When I walked into my packed gym at the rather early hour of 5:15 this evening, I was greeted by the smell of farts and resolutions... mmm... it must be January! It seems the wily resolvers have already learned to avoid peak hours. And I don’t think that’s even the most impressive part of their strategy, which appears to be twofold.
By suddenly plugging up their neighborhood exercise facilities, they're also softening up the regulars. So while resolvers are shedding pounds, gym members such as myself are waiting in lines when they’re normally switching cardio machines, fretting as their iPod batteries run out because they can’t get on any of the shmancy equipment with chargers, making peace with the fact that the Christmas cookie effect on their asses may in fact become a permanent reality. Wouldn’t surprise me if these resolvers are also buttering up their personal trainers with gifts of baked goods.
I knew this January was going to be bad when I went to the gym the Sunday after New Years and it was hard to find an open machine. During the Bears game! The man hogging my beloved recumbent bike was actually just sitting on it, watching TV. Maybe his resolution is to simply go to the gym, not actually use the equipment. Perhaps next year he’ll take the next step. Good for him.
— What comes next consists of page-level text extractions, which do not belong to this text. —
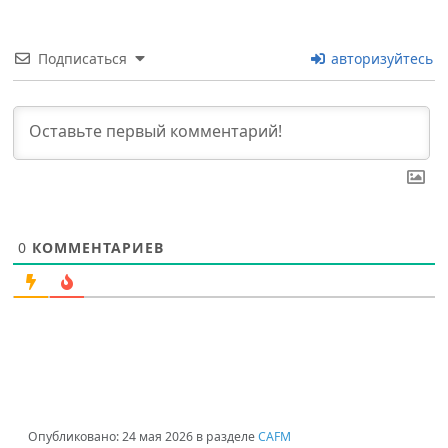
Подписаться
авторизуйтесь
0
КОММЕНТАРИЕВ
Опубликовано:
24 мая 2026
в разделе
CAFM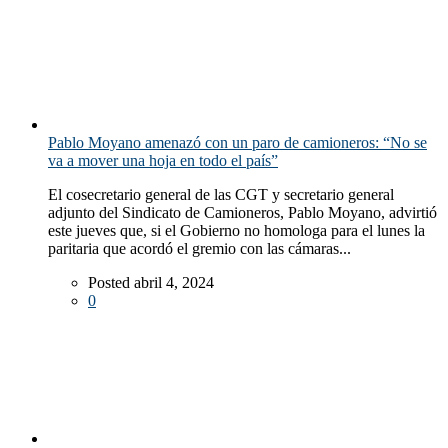
Pablo Moyano amenazó con un paro de camioneros: “No se
va a mover una hoja en todo el país”
El cosecretario general de las CGT y secretario general
adjunto del Sindicato de Camioneros, Pablo Moyano, advirtió
este jueves que, si el Gobierno no homologa para el lunes la
paritaria que acordó el gremio con las cámaras...
Posted abril 4, 2024
0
So then on Monday when I had to stay late at work, I didn’t even bother going to the gym, assuming it would be too packed and exacerbate the effects of being caged in my cubicle past 5:00 sharp. Foiled by the resolvers again!
Well at this point I think I’ve just got to hand it to them – this ruthless New Year resolution strategy is pretty clever. So I look forward to waiting while you finish running, stretching or standing on your treadmills for the next three weeks, resolvers! And then I’ll see you again in 2011!